4.4.1 Correct When You Are Searching

If the comparisons were not specified in advance, correction is necessary. The more comparisons you make, the more aggressively you should correct. Tukey’s HSD is the right default for all pairwise comparisons following a one-way ANOVA. Holm’s method is appropriate when the set of comparisons is more varied.

4.4.2 Do Not Correct Pre-Specified Planned Contrasts

If you specified a small number of theoretically motivated comparisons before data collection, correction is not required and is arguably incorrect, because you would be penalising yourself for tests you might have run but did not. Keep the number of planned contrasts modest (as a rough guide, no more than \(k - 1\) contrasts for \(k\) groups) and specify them in your analysis plan before opening the data.
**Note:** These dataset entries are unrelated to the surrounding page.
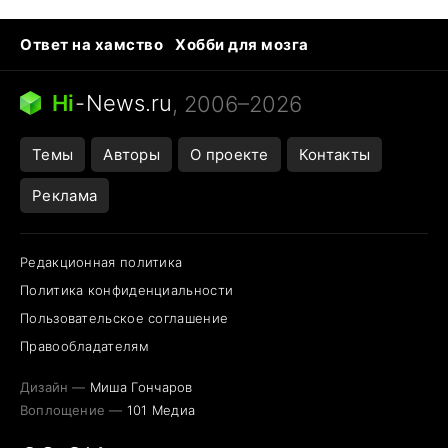
Ответ на хамство
Хобби для мозга
Бензин 100 vs 95
Тунцы в океанариуме
Следующая пандемия
Google Maps открытие
Hi
-
News.ru
, 2006–2026
Темы
Авторы
О проекте
Контакты
Реклама
Редакционная политика
Политика конфиденциальности
Пользовательское соглашение
Правообладателям
Дизайн —
Миша Гончаров
Воплощение —
101 Медиа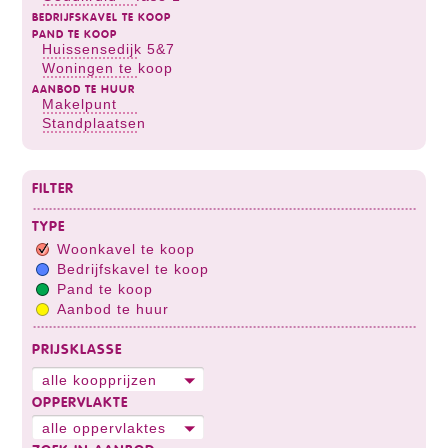
BEDRIJFSKAVEL TE KOOP
PAND TE KOOP
Huissensedijk 5&7
Woningen te koop
AANBOD TE HUUR
Makelpunt
Standplaatsen
FILTER
TYPE
Woonkavel te koop
Bedrijfskavel te koop
Pand te koop
Aanbod te huur
PRIJSKLASSE
alle koopprijzen
OPPERVLAKTE
alle oppervlaktes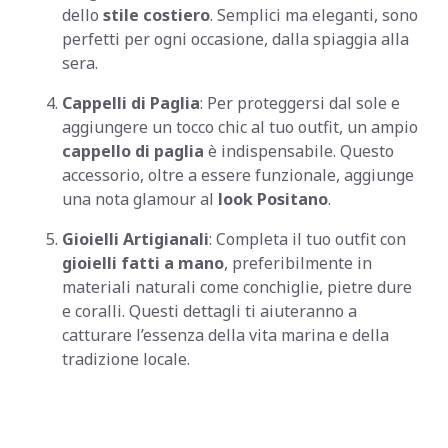
dello
stile costiero
. Semplici ma eleganti, sono
perfetti per ogni occasione, dalla spiaggia alla
sera.
Cappelli di Paglia
: Per proteggersi dal sole e
aggiungere un tocco chic al tuo outfit, un ampio
cappello di paglia
è indispensabile. Questo
accessorio, oltre a essere funzionale, aggiunge
una nota glamour al
look Positano
.
Gioielli Artigianali
: Completa il tuo outfit con
gioielli fatti a mano
, preferibilmente in
materiali naturali come conchiglie, pietre dure
e coralli. Questi dettagli ti aiuteranno a
catturare l’essenza della vita marina e della
tradizione locale.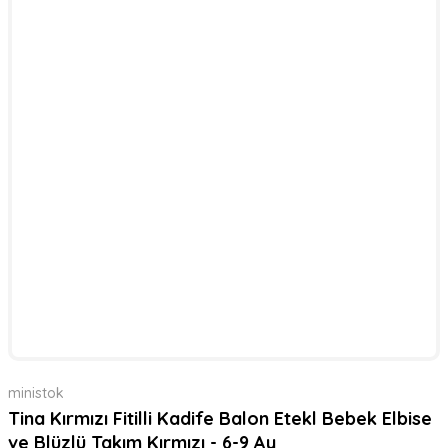
ministok
Tina Kırmızı Fitilli Kadife Balon Etekl Bebek Elbise
ve Blüzlü Takım Kırmızı - 6-9 Ay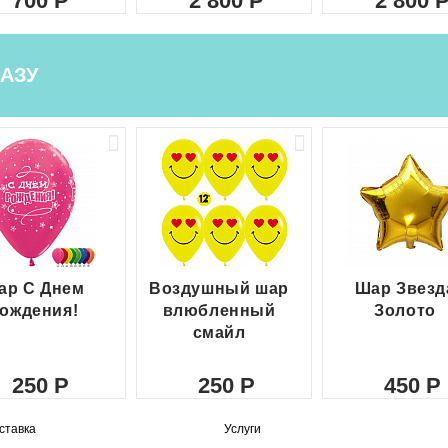
700
2 800
2 800
АЗУ
ар С Днем
Воздушный шар
Шар Звезд
ождения!
влюбленный
Золото
смайл
250
250
450
ставка
Услуги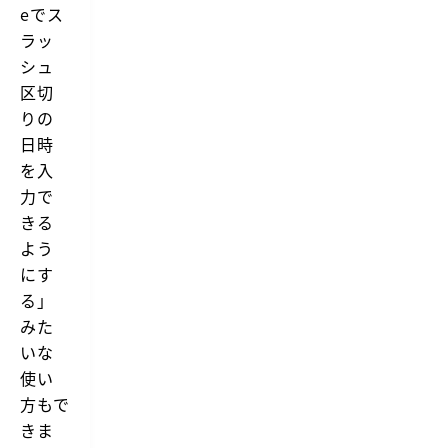
eでス
ラッ
シュ
区切
りの
日時
を入
力で
きる
よう
にす
る」
みた
いな
使い
方もで
きま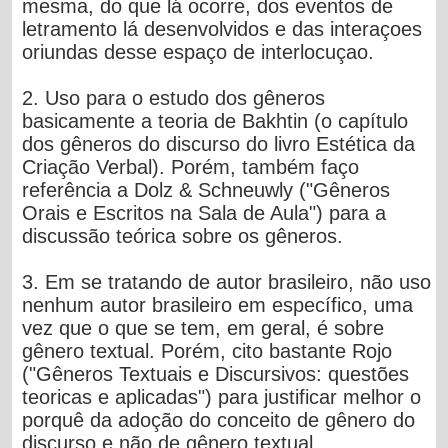
mesma, do que lá ocorre, dos eventos de
letramento lá desenvolvidos e das interaçoes
oriundas desse espaço de interlocuçao.
2. Uso para o estudo dos gêneros
basicamente a
teoria de Bakhtin
(o capítulo
dos gêneros do discurso do livro Estética da
Criação Verbal). Porém, também faço
referência a
Dolz & Schneuwly
("Gêneros
Orais e Escritos na Sala de Aula") para a
discussão teórica sobre os gêneros.
3. Em se tratando de autor brasileiro,
não uso
nenhum autor brasileiro em específico
, uma
vez que o que se tem, em geral, é sobre
gênero textual.
Porém, cito bastante Rojo
("Gêneros Textuais e Discursivos: questões
teoricas e aplicadas") para justificar melhor
o
porquê da adoção do conceito de gênero do
discurso e não de gênero textual
.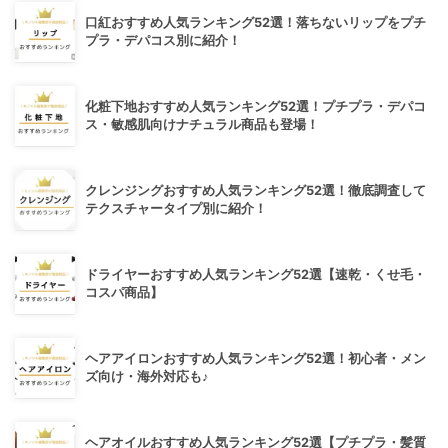
口紅おすすめ人気ランキング52選！落ちないリップをプチ
プラ・デパコス別に紹介！
化粧下地おすすめ人気ランキング52選！プチプラ・デパコ
ス・敏感肌向けナチュラル商品も登場！
クレンジングおすすめ人気ランキング52選！徹底調査して
テクスチャータイプ別に紹介！
ドライヤーおすすめ人気ランキング52選【速乾・くせ毛・
コスパ商品】
ヘアアイロンおすすめ人気ランキング52選！初心者・メン
ズ向け・海外対応も♪
ヘアオイルおすすめ人気ランキング52選【プチプラ・髪質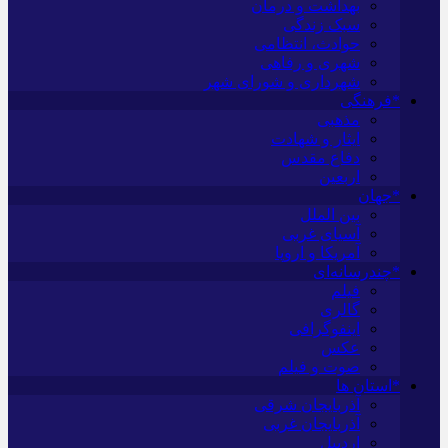
بهداشت و درمان
سبک زندگی
حوادث، انتظامی
شهری و رفاهی
شهرداری و شورای شهر
*فرهنگی
مذهبی
ایثار و شهادت
دفاع مقدس
اربعین
*جهان
بین الملل
آسیای غربی
آمریکا و اروپا
*چندرسانه‌ای
فیلم
گالری
اینفوگرافی
عکس
صوت و فیلم
*استان ها
آذربایجان شرقی
آذربایجان غربی
اردبیل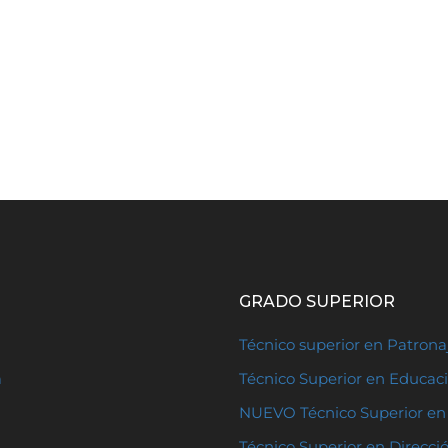
GRADO SUPERIOR
Técnico superior en Patron
a
Técnico Superior en Educaci
NUEVO Técnico Superior en 
Técnico Superior en Direcci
4.4.3 Consider the Consequences of Each Error Type

Multiple comparison corrections reduce false positives at the cost of increasing false negatives; they make it harder to detect real effects. In some contexts, missing a real effect is more costly than generating a false positive; in others, the reverse is true. A screening experiment designed to identify candidate treatments for further investigation might accept more false positives in exchange for fewer missed effects. For example, a confirmatory clinical trial must be conservative about false positives because a falsely declared effective treatment may ultimately be adopted into clinical practice. Let the scientific context, not habit, guide your choice of correction.
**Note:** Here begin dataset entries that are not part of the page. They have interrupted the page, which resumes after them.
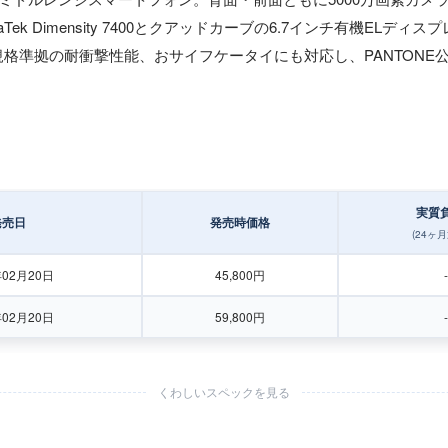
k Dimensity 7400とクアッドカーブの6.7インチ有機ELディス
L規格準拠の耐衝撃性能、おサイフケータイにも対応し、PANTON
実質
発売日
発売時価格
(24ヶ
年02月20日
45,800円
-
年02月20日
59,800円
-
くわしいスペックを見る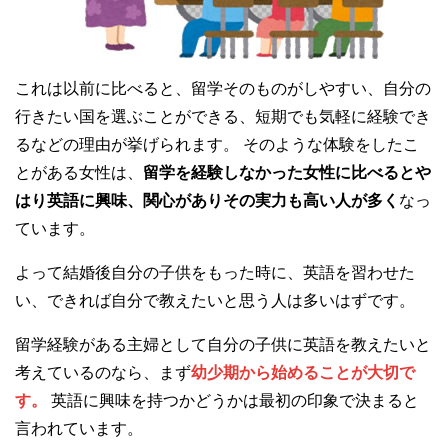
これは以前に比べると、留学そのものがしやすい、自分の
行きたい国を選ぶことができる、短期でも気軽に経験でき
るなどの理由が挙げられます。 そのような体験をしたこ
とがある女性は、
留学を経験しなかった女性に比べるとや
はり英語に興味、関心がありその実力も高い人が多く
なっ
ています。
よって結婚後自分の子供をもった時に、英語を習わせた
い、できれば自分で教えたいと思う人は多いはずです。
留学経験がある主婦として自分の子供に英語を教えたいと
考えているのなら、まず
幼少期から始めることが大切で
す。
英語に興味を持つかどうかは最初の印象で決まると
言われています。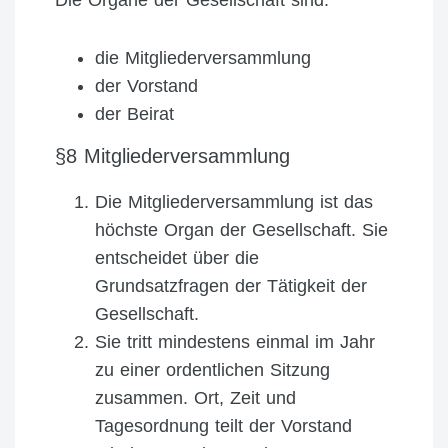
Die Organe der Gesellschaft sind:
die Mitgliederversammlung
der Vorstand
der Beirat
§8 Mitgliederversammlung
Die Mitgliederversammlung ist das
höchste Organ der Gesellschaft. Sie
entscheidet über die
Grundsatzfragen der Tätigkeit der
Gesellschaft.
Sie tritt mindestens einmal im Jahr
zu einer ordentlichen Sitzung
zusammen. Ort, Zeit und
Tagesordnung teilt der Vorstand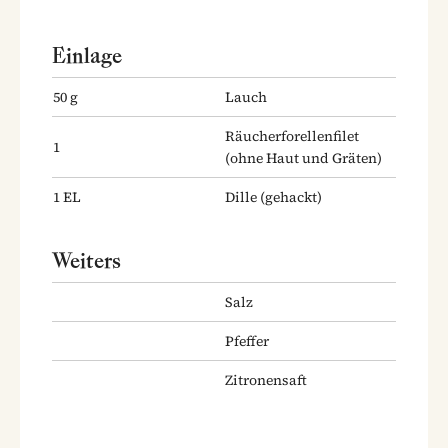
Einlage
50
g
Lauch
Räucherforellenfilet
1
(ohne Haut und Gräten)
1
EL
Dille
(gehackt)
Weiters
Salz
Pfeffer
Zitronensaft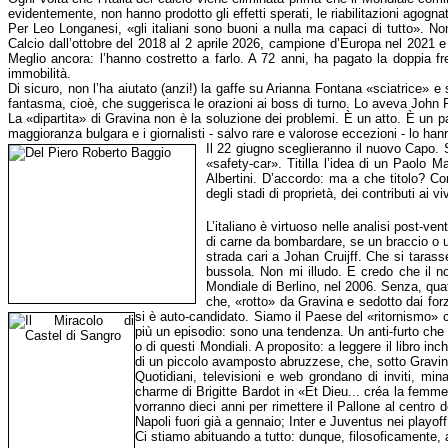
evidentemente, non hanno prodotto gli effetti sperati, le riabilitazioni agognate,
Per Leo Longanesi, «gli italiani sono buoni a nulla ma capaci di tutto». N
Calcio dall’ottobre del 2018 al 2 aprile 2026, campione d’Europa nel 2021
Meglio ancora: l’hanno costretto a farlo. A 72 anni, ha pagato la doppia fr
immobilità.
Di sicuro, non l’ha aiutato (anzi!) la gaffe su Arianna Fontana «sciatrice» e su
fantasma, cioè, che suggerisca le orazioni ai boss di turno. Lo aveva John 
La «dipartita» di Gravina non è la soluzione dei problemi. È un atto. È un p
maggioranza bulgara e i giornalisti - salvo rare e valorose eccezioni - lo ha
Il 22 giugno sceglieranno il nuovo Capo. 
«safety-car». Titilla l’idea di un Paolo M
Albertini. D’accordo: ma a che titolo? C
degli stadi di proprietà, dei contributi ai vi
L’italiano è virtuoso nelle analisi post-ven
di carne da bombardare, se un braccio o u
strada cari a Johan Cruijff. Che si taras
bussola. Non mi illudo. E credo che il nod
Mondiale di Berlino, nel 2006. Senza, quat
che, «rotto» da Gravina e sedotto dai forz
si è auto-candidato. Siamo il
Paese del «ritornismo» ch
più un episodio: sono una tendenza. Un anti-furto che a
o di questi Mondiali. A proposito: a leggere il libro i
di un piccolo avamposto abruzzese, che, sotto Gravina,
Quotidiani, televisioni e web grondano di inviti, min
charme di Brigitte Bardot in «Et Dieu... créa la femm
vorranno dieci anni per rimettere il Pallone al centro 
Napoli fuori già a gennaio; Inter e Juventus nei playoff;
Ci stiamo abituando a tutto: dunque, filosoficamente, 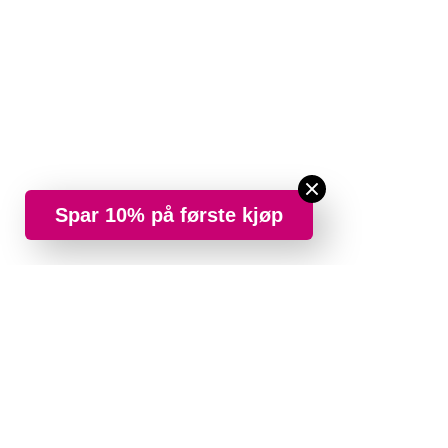
Spar 10% på første kjøp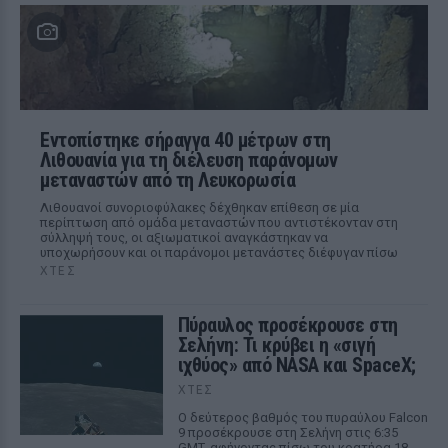
Εντοπίστηκε σήραγγα 40 μέτρων στη
Λιθουανία για τη διέλευση παράνομων
μεταναστών από τη Λευκορωσία
Λιθουανοί συνοριοφύλακες δέχθηκαν επίθεση σε μία
περίπτωση από ομάδα μεταναστών που αντιστέκονταν στη
σύλληψή τους, οι αξιωματικοί αναγκάστηκαν να
υποχωρήσουν και οι παράνομοι μετανάστες διέφυγαν πίσω
ΧΤΕΣ
Πύραυλος προσέκρουσε στη
Σελήνη: Τι κρύβει η «σιγή
ιχθύος» από NASA και SpaceX;
ΧΤΕΣ
Ο δεύτερος βαθμός του πυραύλου Falcon
9 προσέκρουσε στη Σελήνη στις 6:35
GMT, αφήνοντας πίσω του κρατήρα 18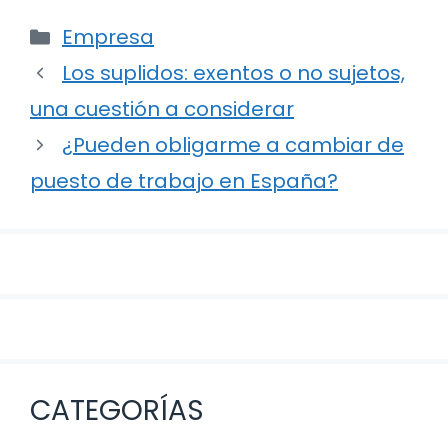
Categorías
Empresa
Navegación
Los suplidos: exentos o no sujetos,
de
una cuestión a considerar
entradas
¿Pueden obligarme a cambiar de
puesto de trabajo en España?
CATEGORÍAS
4.4.4 Always Report What You Did

Whatever correction you apply, or do not apply, should be stated explicitly. Report the uncorrected \(p\)-values alongside the corrected ones when space allows. A reader who knows you used Tukey’s HSD can evaluate your decision; a reader who does not know what correction was applied cannot.

4.4.5 A Decision Guide

flowchart TD
    A[Significant ANOVA] --> B{Comparisons planned\nin advance?}

    B -- Yes --> C{How many\ncontrasts?}
    B -- No --> D{All pairwise\ncomparisons?}

    C -- Few --> E[Planned contrasts\nno correction]
    C -- Many --> F[Holm or\nBenjamini-Hochberg]
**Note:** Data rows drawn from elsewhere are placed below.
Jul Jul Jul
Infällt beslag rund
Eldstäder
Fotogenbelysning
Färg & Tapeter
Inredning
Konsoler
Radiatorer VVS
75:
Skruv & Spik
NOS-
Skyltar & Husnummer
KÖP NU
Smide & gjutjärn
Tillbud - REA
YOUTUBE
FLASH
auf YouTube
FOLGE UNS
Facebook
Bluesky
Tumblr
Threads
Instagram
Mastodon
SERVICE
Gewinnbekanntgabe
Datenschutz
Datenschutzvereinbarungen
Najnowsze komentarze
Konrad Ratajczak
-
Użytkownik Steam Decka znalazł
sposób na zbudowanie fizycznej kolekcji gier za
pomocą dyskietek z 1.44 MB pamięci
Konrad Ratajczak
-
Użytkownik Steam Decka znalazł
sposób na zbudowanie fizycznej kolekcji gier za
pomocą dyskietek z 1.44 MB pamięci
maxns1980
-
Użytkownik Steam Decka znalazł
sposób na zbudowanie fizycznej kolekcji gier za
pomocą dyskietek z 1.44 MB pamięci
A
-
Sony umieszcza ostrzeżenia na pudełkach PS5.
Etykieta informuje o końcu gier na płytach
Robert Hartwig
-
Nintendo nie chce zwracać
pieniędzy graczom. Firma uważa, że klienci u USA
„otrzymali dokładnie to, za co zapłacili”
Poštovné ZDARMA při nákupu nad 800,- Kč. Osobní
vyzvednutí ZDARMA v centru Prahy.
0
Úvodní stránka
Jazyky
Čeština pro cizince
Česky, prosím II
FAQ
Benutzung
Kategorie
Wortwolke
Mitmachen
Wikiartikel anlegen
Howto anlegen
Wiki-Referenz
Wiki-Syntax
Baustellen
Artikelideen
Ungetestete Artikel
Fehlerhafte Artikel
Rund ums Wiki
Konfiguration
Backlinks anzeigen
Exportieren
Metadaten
    D -- All pairs --> G[Tukey HSD\nor Holm]
    D -- vs control only --> H[Dunnett]
    D -- Exploratory\nmany groups --> I[Benjamini-Hochberg\nFDR control]

    style A fill:#555555,color:#ffffff
    style B fill:#F6AE2D,color:#ffffff
    style C fill:#2E86AB,color:#ffffff
    style D fill:#2E86AB,color:#ffffff
    style E fill:#81B29A,color:#ffffff
    style F fill:#81B29A,color:#ffffff
    style G fill:#81B29A,color:#ffffff
    style H fill:#81B29A,color:#ffffff
    style I fill:#81B29A,color:#ffffff

Figure 4.4: A decision guide for selecting a multiple comparison approach after a significant one-way ANOVA.

4.4.6 The Bottom Line

Multiple comparison corrections are not bureaucratic box-ticking. They exist because data can be made to say almost anything if you ask enough questions of them. The discipline of specifying comparisons in advance, or of honestly accounting for the number of comparisons made post-hoc, is what separates a trustworthy analysis from one that has been, perhaps unknowingly, optimised to produce significant results.

At the same time, correction is not always necessary, and overcorrecting is a real error with real costs and can cause you to dismiss effects that are genuine. The goal is calibration: matching the stringency of your error control to the scientific context, the number of comparisons, and the consequences of being wrong in either direction.